## EXERCISE DETAILS
Repeat the entries exactly, and do not carry the pictures over.

○ ○ ○ ○ ○ ○ ○

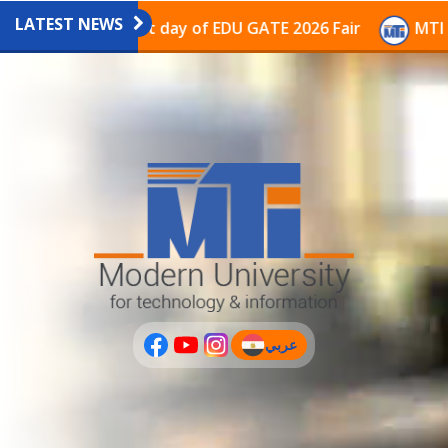
LATEST NEWS
avilion on the last day of EDU GATE 2026 Fair
MTI Co
عربي
(current)
عربى
PLUS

○ ○ ○ ○ ○ ○ ○

## OUTPUT FOR THIS EXERCISE
LATEST NEWS
avilion on the last day of EDU GATE 2026 Fair
MTI Co
عربي
(current)
عربى
PLUS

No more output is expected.